La riposte ne s’est pas fait attendre. Le groupe Akdital et le lobby des cliniques privées ont orchestré une contre-offensive, mobilisant des médias pour relativiser l’impact des déclarations de Tahraoui. Sous couvert de précision technique, on dissocie les aides budgétaires de l’État des flux financiers issus de l’Assurance Maladie Obligatoire et de la couverture médicale universelle, comme si ces derniers n’étaient pas financés par des fonds publics. Pourtant, depuis l’extension de ces dispositifs, les cliniques privées sont devenues les premières bénéficiaires d’un système dont elles exploitent la générosité implicite.
L’article du Desk (appelé à la rescousse) à ce propos, en présentant Akdital comme victime d’un « blocage administratif », révèle un mécanisme plus profond : un secteur privé suffisamment puissant pour orienter l’opinion et, peut-être, infléchir les décisions ministérielles. Tahraoui se retrouve au centre de cette tornade : maintenir sa ligne signifie affronter un lobby influent, céder peut le transformer en bouc émissaire, sacrifié sur l’autel d’intérêts qui dépassent le seul cadre de la santé.

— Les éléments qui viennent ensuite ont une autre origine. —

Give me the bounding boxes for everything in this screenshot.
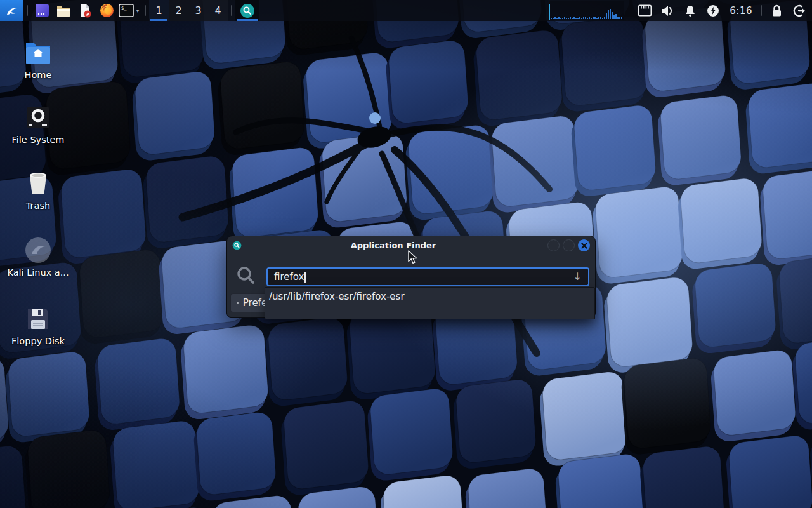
cpu-history-bar [560,18,561,19]
cpu-history-bar [568,18,569,19]
trash-icon [5,169,71,198]
cpu-history-bar [570,17,571,19]
cpu-history-bar [585,17,586,19]
document-edit-icon [77,3,93,18]
close-icon [581,243,587,249]
panel-separator [231,5,232,16]
clock[interactable]: 6:16 [724,5,757,17]
cpu-history-bar [583,17,584,19]
cpu-history-bar [564,17,565,19]
gear-icon [237,298,239,308]
cpu-history-bar [556,18,558,19]
volume-icon [660,4,674,17]
search-input-value: firefox [274,271,304,283]
active-underline [237,19,258,21]
cpu-history-bar [566,18,567,19]
text-caret [304,272,306,283]
desktop-icon [35,3,49,18]
cpu-history-bar [581,18,582,19]
cpu-history-bar [577,18,579,19]
workspace-button-2[interactable]: 2 [169,0,188,21]
launcher-text-editor[interactable] [74,0,96,21]
terminal-dropdown-chevron[interactable]: ▾ [134,0,141,21]
panel-separator [145,5,146,16]
panel-separator [27,5,28,16]
cpu-history-bar [553,18,554,19]
workspace-button-4[interactable]: 4 [208,0,228,21]
desktop-icon-label: File System [5,135,71,145]
kali-desktop: HomeFile SystemTrashKali Linux a...Flopp… [0,0,812,508]
folder-icon [56,3,71,18]
workspace-button-1[interactable]: 1 [149,0,169,21]
power-manager-tray-button[interactable] [702,0,724,21]
cpu-history-bar [604,17,605,19]
desktop-icon-home[interactable]: Home [5,38,71,80]
notifications-icon [684,4,697,17]
svg-text:$_: $_ [121,6,127,11]
lock-screen-button[interactable] [765,0,788,21]
launcher-file-manager[interactable] [53,0,74,21]
cpu-history-bar [587,18,588,19]
launcher-firefox[interactable] [96,0,117,21]
desktop-icon-label: Floppy Disk [5,336,71,346]
cpu-history-bar [598,17,599,19]
cpu-history-bar [617,17,619,19]
desktop-icon-trash[interactable]: Trash [5,169,71,211]
kali-ghost-icon [5,236,71,265]
firefox-icon [100,3,114,18]
network-tray-button[interactable] [633,0,656,21]
cpu-history-bar [589,17,590,19]
applications-menu-button[interactable] [0,0,23,21]
launcher-terminal[interactable]: $_ [117,0,135,21]
kali-dragon-icon [4,3,20,18]
workspace-button-3[interactable]: 3 [188,0,208,21]
cpu-history-bar [619,17,620,19]
cpu-history-bar [608,10,609,19]
drive-icon [5,103,71,132]
cpu-history-bar [610,9,611,19]
desktop-icon-kali-linux-a[interactable]: Kali Linux a... [5,236,71,277]
top-panel: $_ ▾ 1234 [0,0,812,21]
close-button[interactable] [578,239,590,251]
maximize-button[interactable] [563,239,575,251]
mouse-cursor [407,250,419,264]
cpu-history-bar [562,18,563,19]
appfinder-panel-button[interactable] [235,0,259,21]
desktop-icon-floppy-disk[interactable]: Floppy Disk [5,304,71,346]
search-icon-large [235,265,256,286]
cpu-history-bar [613,15,615,19]
cpu-history-bar [593,17,594,19]
volume-tray-button[interactable] [656,0,679,21]
desktop-icon-label: Trash [5,201,71,211]
cpu-history-bar [558,17,560,19]
cpu-history-bar [575,18,577,19]
workspace-switcher: 1234 [149,0,228,21]
desktop-icon-label: Home [5,70,71,80]
cpu-history-bar [594,17,596,19]
floppy-icon [5,304,71,333]
launcher-show-desktop[interactable] [31,0,53,21]
cpu-graph[interactable] [549,1,624,20]
cpu-history-bar [602,18,603,19]
panel-separator [761,5,762,16]
cpu-history-bar [551,18,552,19]
search-input[interactable]: firefox ↓ [266,267,589,286]
window-title: Application Finder [227,241,560,250]
notifications-tray-button[interactable] [679,0,702,21]
cpu-history-bar [579,17,580,19]
minimize-button[interactable] [547,239,560,251]
cpu-history-bar [621,17,622,19]
completion-item[interactable]: /usr/lib/firefox-esr/firefox-esr [265,288,594,305]
logout-button[interactable] [788,0,811,21]
cpu-history-bar [615,14,617,19]
cpu-history-bar [572,18,573,19]
desktop-icon-file-system[interactable]: File System [5,103,71,145]
dropdown-arrow-icon[interactable]: ↓ [573,272,582,282]
search-icon [240,3,255,18]
cpu-history-bar [573,17,575,19]
cpu-history-bar [606,13,607,19]
home-folder-icon [5,38,71,67]
terminal-icon: $_ [119,4,134,17]
cpu-current-bar [549,4,550,20]
active-underline [150,19,167,21]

La lettre ouverte de l’Association nationale des cliniques privées (ANCP), qui nie la réception de fonds publics et réclame la publication de listes de bénéficiaires, illustre cette tentative de neutralisation. Le débat est ainsi déplacé sur le plan réglementaire, occultant la réalité politique et économique : la subvention invisible existe, matérialisée par le flux continu de fonds publics vers le privé, alors que la mission hospitalière nationale s’érode, avec des établissements publics à bout de souffle et un personnel migratoire vers le secteur lucratif.
Le passage de Tahraoui sur 2M pourrait donc révéler bien plus qu’une mise au point : il pourrait exposer les forces réelles qui gravitent autour de la Santé et les pressions invisibles que subissent les ministres. Qui détient les leviers dans ce système ? Qui tire les ficelles d’un secteur privé capable de dicter, parfois, la conduite d’un département stratégique ? Le ministre, en dénonçant cette dérive, assume un risque considérable, exposé à la tempête d’intérêts puissants qui, en coulisses, semblent parfois gouverner la politique elle-même.